Um procurador de Justiça do Ministério Público da Bahia (MPBA) está processando uma advogada pelos crimes de calúnia, difamação e injúria após sua atuação como assistente de acusação em um processo criminal que tramita em Salvador. A ação penal está em andamento na 3ª Vara Criminal da capital baiana, sob segredo de justiça.
Segundo apuração da reportagem, o sigilo do processo não teria sido formalmente solicitado pelo querelante na petição inicial, o que levantou questionamentos sobre a legalidade da decretação do segredo judicial.
O autor da ação é o procurador de Justiça Paulo Gomes Júnior, atual coordenador das Procuradorias Cíveis do MPBA. De acordo com informações obtidas pela reportagem, o desentendimento teria começado após a advogada requerer, nas alegações finais de um processo de ameaça, a apuração de possível crime de falso testemunho supostamente praticado pelo procurador.
No caso, o advogado Luiz Américo Barreto Albiani Alves, conhecido como “Luca”, figura como réu. Durante audiência, Paulo Gomes Júnior foi ouvido como testemunha, mas optou por não confirmar em juízo os fatos que, segundo a vítima do processo, haviam sido relatados anteriormente em conversa particular.
Luiz Américo é apontado nos bastidores do Judiciário baiano como lobista e também é alvo de investigação da Polícia Civil da Bahia. Ele foi denunciado por supostamente se passar por desembargador e cobrar R$ 52 mil de um empresário em troca de uma suposta decisão judicial favorável.
A advogada, que preferiu não ter o nome divulgado, afirmou que passou a sofrer ameaças e stalking digital após sua atuação no processo. Segundo ela, as intimidações seriam promovidas por pessoas ligadas aos envolvidos no caso.

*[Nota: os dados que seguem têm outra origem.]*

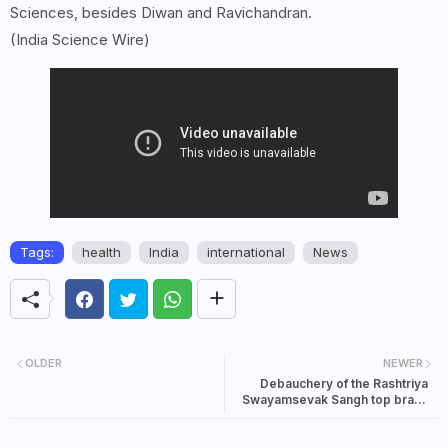
Sciences, besides Diwan and Ravichandran.
(India Science Wire)
Tags:
health
India
international
News
OLDER
NEWER
Debauchery of the Rashtriya
Swayamsevak Sangh top brass
as narrated by insider Balraj
Madhok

“Não irei retroceder, muito menos me curvar diante de ameaças de quem quer que seja. Quando escolhi ser advogada, jurei defender o Direito, lutar pela Justiça e manter meus valores de honestidade”, declarou.
Ela também afirmou acreditar que fatores como gênero e falta de influência familiar no Judiciário contribuíram para a situação.

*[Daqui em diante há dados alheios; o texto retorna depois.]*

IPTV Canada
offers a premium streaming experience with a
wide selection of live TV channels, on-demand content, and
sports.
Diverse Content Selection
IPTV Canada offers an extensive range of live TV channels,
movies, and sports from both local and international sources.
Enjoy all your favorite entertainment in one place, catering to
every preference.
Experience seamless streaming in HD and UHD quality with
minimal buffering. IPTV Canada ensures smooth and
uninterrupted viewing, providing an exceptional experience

“Tenho a certeza de que, se eu fosse homem ou tivesse sobrenome de familiar no Judiciário, isto não estaria acontecendo. Acredito em Deus e ainda acredito na Justiça”, disse.
O que apontam os autos
Registros públicos do processo que tramita no Juizado Especial Criminal mostram depoimentos que mencionam possíveis práticas irregulares atribuídas ao advogado Luiz Américo, incluindo suposto tráfico de influência junto a magistrados.
Segundo os autos, em depoimento, o advogado teria afirmado que “tem juiz que faz”, frase interpretada pela acusação como indicativo de possível tráfico de influência.
Já em seu depoimento como testemunha, Paulo Gomes Júnior declarou: “não tenho nada a dizer” ao ser questionado sobre as ameaças atribuídas ao advogado. Ainda assim, confirmou ter se encontrado com a vítima em fevereiro, no Mercado do Rio Vermelho, em Salvador, circunstância considerada relevante para o contexto do processo.
Outro ponto que chamou atenção nos autos foi a relação de amizade entre o procurador e o advogado investigado. Durante depoimento, Luiz Américo afirmou que a amizade entre ambos remonta à Operação Janus, investigação conduzida pelo Ministério Público da Bahia em 2008, quando Paulo Gomes atuava no Grupo de Atuação Especial de Combate às Organizações Criminosas (Gaeco).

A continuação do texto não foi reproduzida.